# Data Pipeline Constitution (v1)

Derived from first principles. Paste into `.specify/memory/constitution.md` via
`/speckit.constitution`. Preserve the exact phrasing of each principle; do not
paraphrase into generalities.

Source: https://daita.io/blog/spec_kit_constitution_first_principles
Companion: https://alexsavio.github.io/first-principles-data-engineering.html

## Principles

### 1. Contract before pipeline

Every producer output and every consumer input is defined as a schema with a
version before any transformation is written. Pipelines are built against
contracts, not against live production tables. Schema changes are expand-then-
contract: add new, migrate, deprecate old.

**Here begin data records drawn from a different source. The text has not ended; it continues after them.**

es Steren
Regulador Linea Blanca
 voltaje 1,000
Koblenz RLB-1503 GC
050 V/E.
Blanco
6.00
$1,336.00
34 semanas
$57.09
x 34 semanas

### 2. Semantic reconciliation at the boundary

Shared column names (`customer_id`, `timestamp`, `amount`) do not imply shared
meaning. Reconciliation (unit conversion, timezone normalization, identity
resolution) happens at the boundary owned by the party that understands both
sides. No "silent" cross-domain joins.

### 3. Provenance is non-negotiable

Every row has a traceable origin: source system, ingest time, pipeline
version, upstream record id. If a downstream report is wrong, you must be
able to walk backward to the originating record within minutes, not days.

### 4. Collect with purpose

Only ingest data with an identified consumer and use case. "Collect
everything in case we need it" is rejected. New sources require a written
consumer and retention policy. Unused tables are deleted, not archived into
perpetuity.

### 5. Test the transformation, not the job runner

Unit tests cover pure transformation logic (SQL expressions, UDFs, mapping
functions) on fixture rows. Integration tests cover source-to-sink contracts.
"Job ran green" is not a correctness signal. A green pipeline run without a
failing test for the bug you just fixed is not green.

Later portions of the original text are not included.